С обратной стороны кедра стоял конь. Черный. Даже как-то отливающий чернотой. С черной гривой, с черным глазом. Я в конях не очень хорошо разбираюсь, но этот был явно хорош. Какой-нибудь шейх из Брунея легко заплатил бы за него пару десятков мегабаксов.
– Кто это?
– Это Игги, я же говорю, – ответил Коровин.
– Игги… в смысле… В смысле Иггдрасиль? Но он же вроде совсем не так выглядел…
– Ты что, – усмехнулся Коровин, – на самом деле решил, что тот Игги был настоящий? Та кляча, что засветила в лоб этому начинающему фюреру Ляжке?
– Ну, знаешь, я с настоящим Иггдрасилем ботву из одного корыта не ел…
– Тот Иггдрасиль – жалкая подделка. Оригинал – вот.
Эльфийский палец указал на черного коня.
Я хмыкнул.
– Как я погляжу, тут все просто кишит всякими подделками…
– Ну, батенька, – ответил Коровин, – Страна Мечты – это не палата мер и весов.
Что-то проскользнуло в этой коровинской фразе. Снова что-то несвойственное тому Коровину, которого я успел узнать.
– Этот конь принадлежал Персивалю? – спросил я.
– Когда-то, – кивнул Коровин. – И когда-то я его знал… Помнишь меня, Игги?
Игги тихонечко заржал.
– Помнит, – порадовался Коровин. – Он яблоки раньше любил…Он умный, вон какая большая голова!
– А разговаривать умеет? – спросил я.
– Разговаривать? – удивился Коровин. – Он же конь…
– И что что конь? Вот Доминикус, он тоже не совсем человек, а ничего, разговаривает!
– Мама, – в подтверждение моих слов сказал сидящий рядом Доминикус.
Иггдрасиль презрительно захрапел и отвернулся.
– Нет, Игги, конечно, не разговаривает, – сказал Коровин, – но зато он очень быстр и беспощаден к врагам!
Как водится, подумал я. Беспощадность тут главное качество.
В подтверждение тезиса о собственной беспощадности Игги закивал тяжелой башкой.
– …И беспощаден к врагам Рейха, – уныло сказал я. – Настоящая арийская лошадь, что уж тут говорить… Буцефал. Знаешь, жалко, что Деспотат Пендрагона пал, самое интересное только-только начиналась…
– Ты считаешь?
– Конечно. Поэтические конкурсы он уже устраивал, поросячьи бега, наверное, тоже. Жаль, что пал, а то мы увидели бы все по полной программе. Переборы людишек, выборы в сенат любимого коня…
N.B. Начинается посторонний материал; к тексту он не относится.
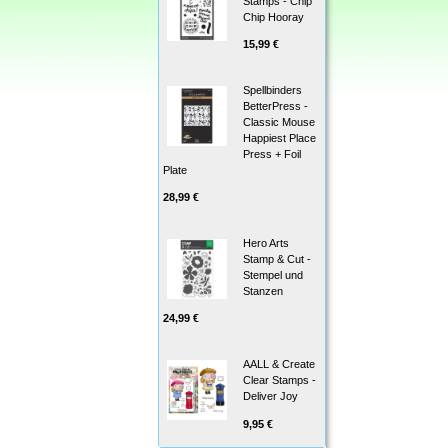
Stamps - Chip
Chip Hooray
15,99 €
Spellbinders
BetterPress -
Classic Mouse
Happiest Place
Press + Foil
Plate
28,99 €
Hero Arts
Stamp & Cut -
Stempel und
Stanzen
24,99 €
AALL & Create
Clear Stamps -
Deliver Joy
9,95 €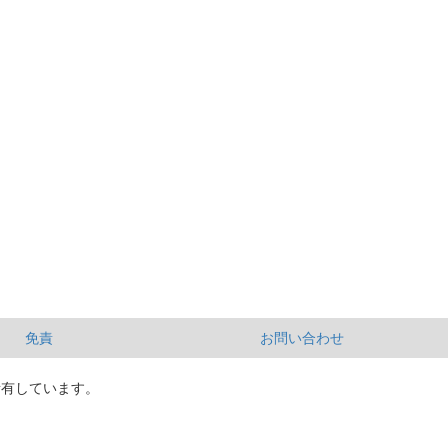
免責
お問い合わせ
所有しています。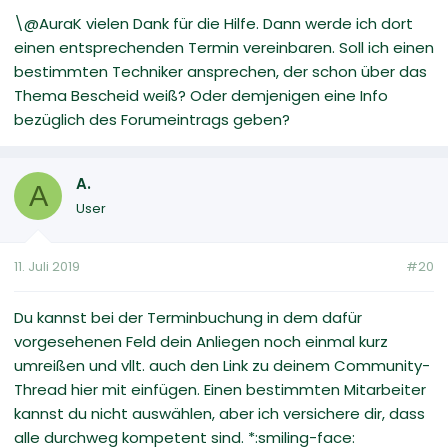
\@AuraK vielen Dank für die Hilfe. Dann werde ich dort
einen entsprechenden Termin vereinbaren. Soll ich einen
bestimmten Techniker ansprechen, der schon über das
Thema Bescheid weiß? Oder demjenigen eine Info
bezüglich des Forumeintrags geben?
A.
A
User
11. Juli 2019
#20
Du kannst bei der Terminbuchung in dem dafür
vorgesehenen Feld dein Anliegen noch einmal kurz
umreißen und vllt. auch den Link zu deinem Community-
Thread hier mit einfügen. Einen bestimmten Mitarbeiter
kannst du nicht auswählen, aber ich versichere dir, dass
alle durchweg kompetent sind. *:smiling-face: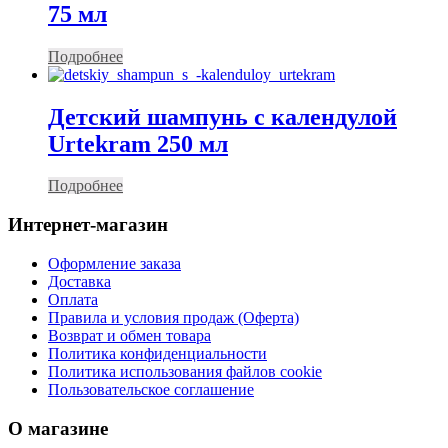
75 мл
Подробнее
Детский шампунь с календулой
Urtekram 250 мл
Подробнее
Интернет-магазин
Оформление заказа
Доставка
Оплата
Правила и условия продаж (Оферта)
Возврат и обмен товара
Политика конфиденциальности
Политика использования файлов cookie
Пользовательское соглашение
О магазине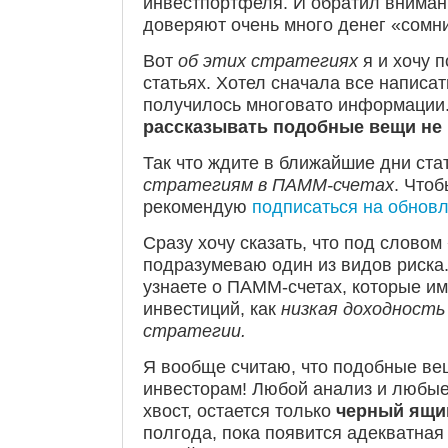
инвестпортфеля.
И обратил внимани
доверяют очень много денег «сомн
Вот
об этих стратегиях
я и хочу 
статьях. Хотел сначала все написат
получилось многовато информации
рассказывать подобные вещи не 
Так что ждите в ближайшие дни ста
стратегиям в ПАММ-счетах
. Чтоб
рекомендую
подписаться на обновл
Сразу хочу сказать, что под словом
подразумеваю один из видов риска
узнаете о ПАММ-счетах, которые им
инвестиций, как
низкая доходность
стратегии.
Я вообще считаю, что подобные ве
инвесторам! Любой анализ и любые
хвост, остается только
черный ящи
полгода, пока появится адекватна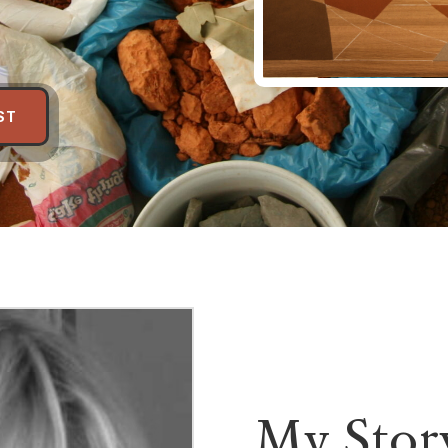
ST
My Stor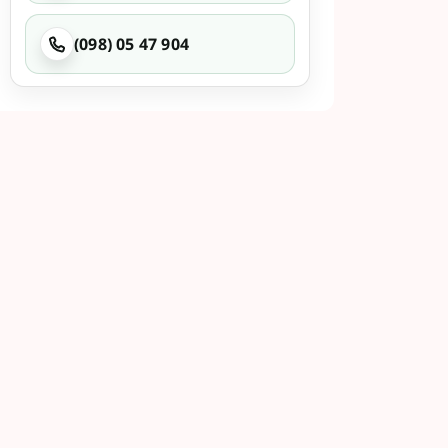
(098) 05 47 904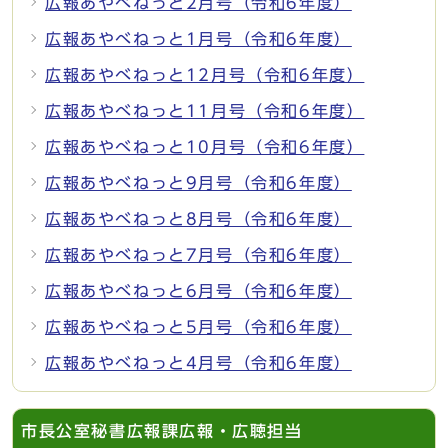
広報あやべねっと2月号（令和6年度）
広報あやべねっと1月号（令和6年度）
広報あやべねっと12月号（令和6年度）
広報あやべねっと11月号（令和6年度）
広報あやべねっと10月号（令和6年度）
広報あやべねっと9月号（令和6年度）
広報あやべねっと8月号（令和6年度）
広報あやべねっと7月号（令和6年度）
広報あやべねっと6月号（令和6年度）
広報あやべねっと5月号（令和6年度）
広報あやべねっと4月号（令和6年度）
市長公室秘書広報課広報・広聴担当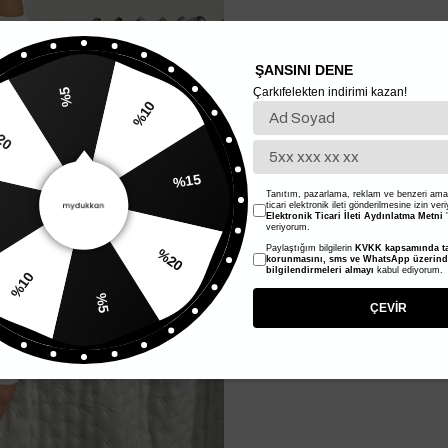
ŞANSINI DENE
Çarkıfelekten indirimi kazan!
%5
%10
20
%15
Tanıtım, pazarlama, reklam ve benzeri amaç
ticari elektronik ileti gönderilmesine izin ver
Elektronik Ticari İleti Aydınlatma Metni
'
veriyorum.
Paylaştığım bilgilerin
KVKK kapsamında ta
%20
korunmasını, sms ve WhatsApp üzerin
bilgilendirmeleri almayı
kabul ediyorum.
%10
%5
ÇEVİR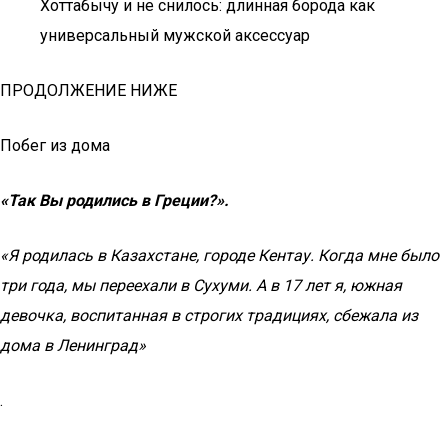
Хоттабычу и не снилось: длинная борода как
универсальный мужской аксессуар
ПРОДОЛЖЕНИЕ НИЖЕ
Побег из дома
«Так Вы родились в Греции?».
«Я родилась в Казахстане, городе Кентау. Когда мне было
три года, мы переехали в Сухуми. А в 17 лет я, южная
девочка, воспитанная в строгих традициях, сбежала из
дома в Ленинград»
.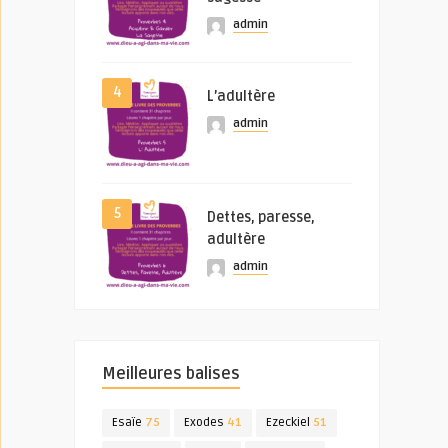
admin
4
L’adultère
admin
5
Dettes, paresse,
adultère
admin
Meilleures balises
Esaïe
75
Exodes
41
Ezeckiel
51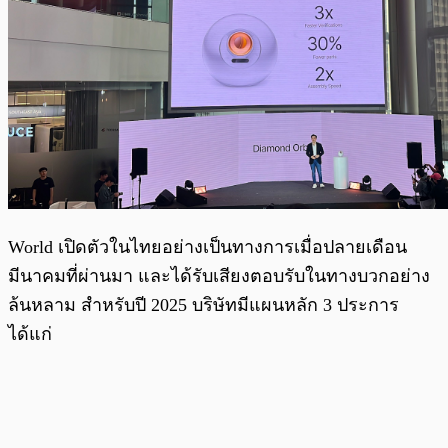
World เปิดตัวในไทยอย่างเป็นทางการเมื่อปลายเดือน
มีนาคมที่ผ่านมา และได้รับเสียงตอบรับในทางบวกอย่าง
ล้นหลาม สำหรับปี 2025 บริษัทมีแผนหลัก 3 ประการ
ได้แก่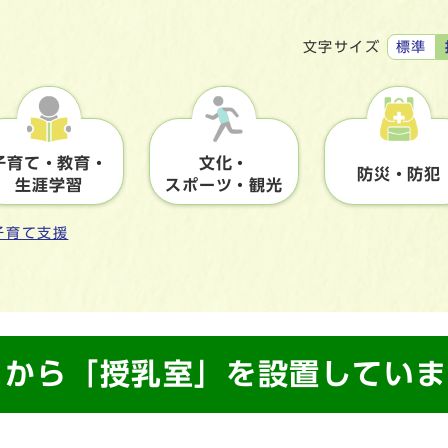
標準
文字サイズ
子育て・教育・
文化・
防災・防犯
生涯学習
スポーツ・観光
子育て支援
4月から「授乳室」を設置してい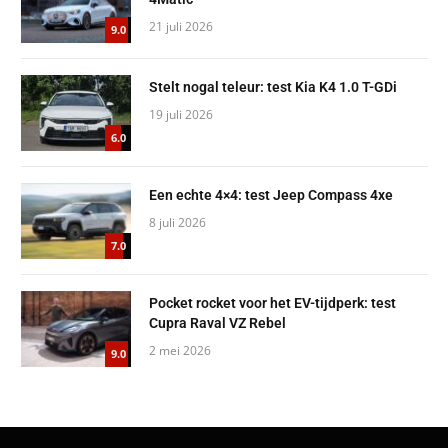
21 juli 2026
9.0
Stelt nogal teleur: test Kia K4 1.0 T-GDi
19 juli 2026
6.0
Een echte 4×4: test Jeep Compass 4xe
8 juli 2026
7.0
Pocket rocket voor het EV-tijdperk: test
Cupra Raval VZ Rebel
2 mei 2026
9.0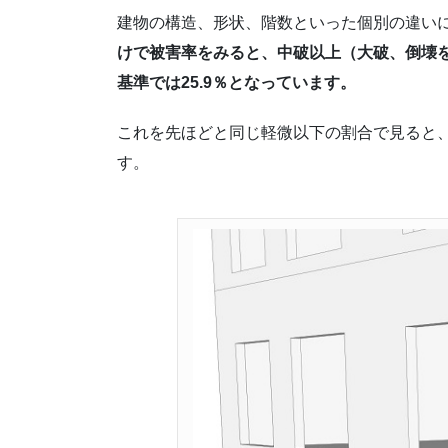
建物の構造、形状、階数といった個別の違い
けで被害率をみると、中破以上（大破、倒壊を
基準では25.9％となっています。
これを先ほどと同じ軽微以下の割合で見ると、新
す。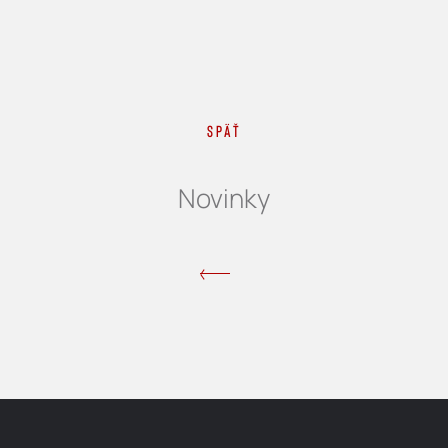
Späť
Novinky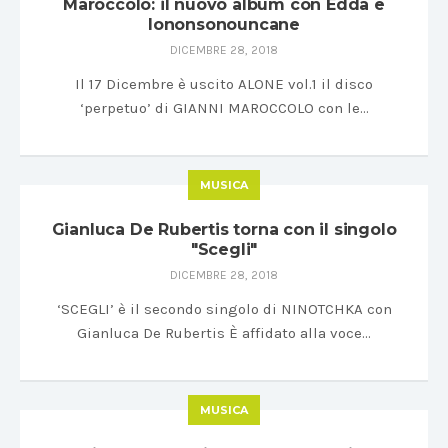
Maroccolo: il nuovo album con Edda e
Iononsonouncane
DICEMBRE 28, 2018
Il 17 Dicembre è uscito ALONE vol.1 il disco
‘perpetuo’ di GIANNI MAROCCOLO con le…
MUSICA
Gianluca De Rubertis torna con il singolo
"Scegli"
DICEMBRE 28, 2018
‘SCEGLI’ è il secondo singolo di NINOTCHKA con
Gianluca De Rubertis È affidato alla voce…
MUSICA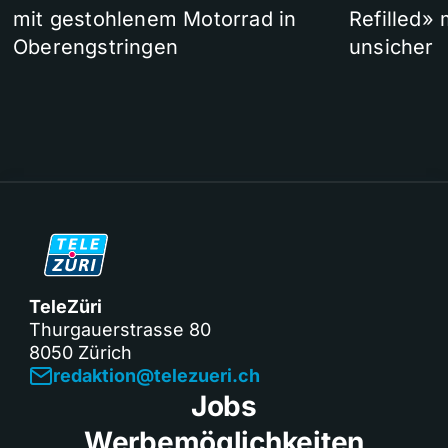
mit gestohlenem Motorrad in
Refilled»
Oberengstringen
unsicher
TeleZüri
Thurgauerstrasse 80
8050 Zürich
redaktion@telezueri.ch
Jobs
Werbemöglichkeiten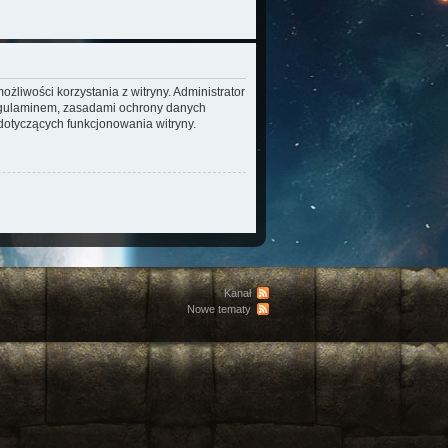
żliwości korzystania z witryny. Administrator
regulaminem, zasadami ochrony danych
otyczących funkcjonowania witryny.
Kanał
Nowe tematy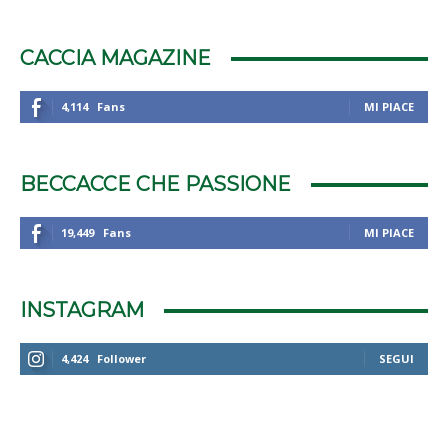
CACCIA MAGAZINE
4,114
Fans
MI PIACE
BECCACCE CHE PASSIONE
19,449
Fans
MI PIACE
INSTAGRAM
4,424
Follower
SEGUI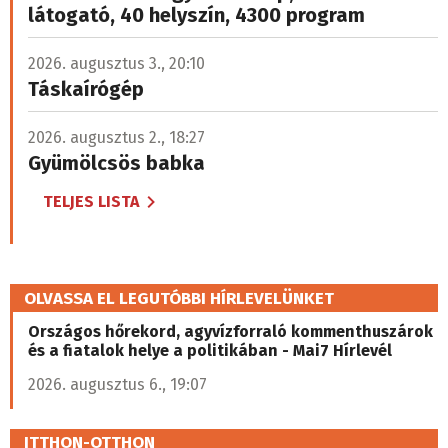
látogató, 40 helyszín, 4300 program
2026. augusztus 3., 20:10
Táskaírógép
2026. augusztus 2., 18:27
Gyümölcsös babka
TELJES LISTA
OLVASSA EL LEGUTÓBBI HÍRLEVELÜNKET
Országos hőrekord, agyvízforraló kommenthuszárok
és a fiatalok helye a politikában - Mai7 Hírlevél
2026. augusztus 6., 19:07
ITTHON-OTTHON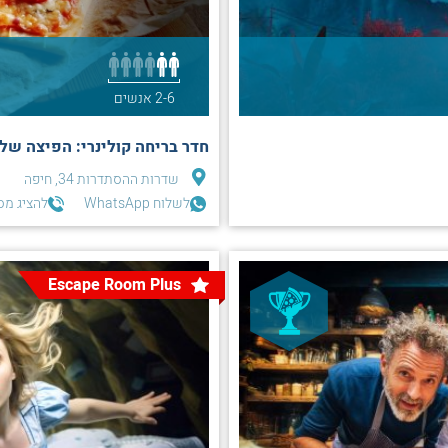
2-6 אנשים
חדר בריחה קולינרי: הפיצה של 
שדרות ההסתדרות 34, חיפה
לשלוח WhatsApp
להציג מס
Escape Room Plus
– Переборы людишек еще будут, – сказал Коровин. – Этот Застенкер, судя по всему, парень способный…
– Он оборотень, – сказал я. – Может в волка превращаться.
– Да-да, бывает, проект «Двина»… – совсем не поразился Коровин. – А есть еще «Бросок», есть «Ось»… Все-таки Игги мощный зверь…
На плечо Коровину залез Доминикус и ревниво сказал:
– Мама.
– Не плачь, не плачь, моя кисонька. – Коровин подхватил своего кота и принялся гладить. – Тебя я больше всех люблю, больше-больше!
Прямо уголок дедушки Дурова, подумал я. Не хватает дрессированного питона.
– Он у этой квакушки жил, – сказал Коровин, сбросив Доминикуса на землю. – У Лариски. Она его давно нашла уже, а нам не показала, мурена… А теперь вот отдала. В благодарность, что ты гномов спас. Пока ты в отключке был, отдала. Вручила мне поводья и две торбы отборного овса…
– Зачем?
– Как это зачем? Овес нужен, им коня можно кормить…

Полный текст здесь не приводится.